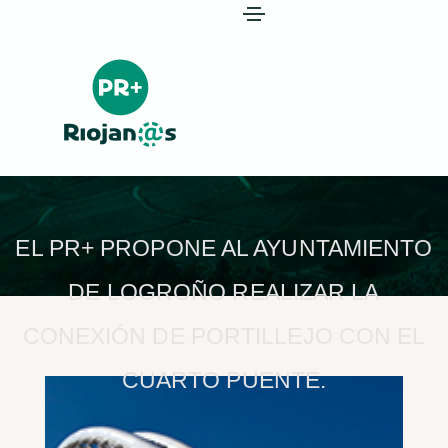
EL PR+ PROPONE AL AYUNTAMIENTO
DE LOGROÑO REALIZAR LA
CONEXIÓN DE PORTILLEJO CON EL
CUARTO PUENTE.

★ ★ ★ ★

- **TASK GOAL**
Set out the material once more, exact in every line, with no images.

- **FINISHED EXERCISE**
EL PR+ PROPONE AL AYUNTAMIENTO
DE LOGROÑO REALIZAR LA
CONEXIÓN DE PORTILLEJO CON EL
CUARTO PUENTE.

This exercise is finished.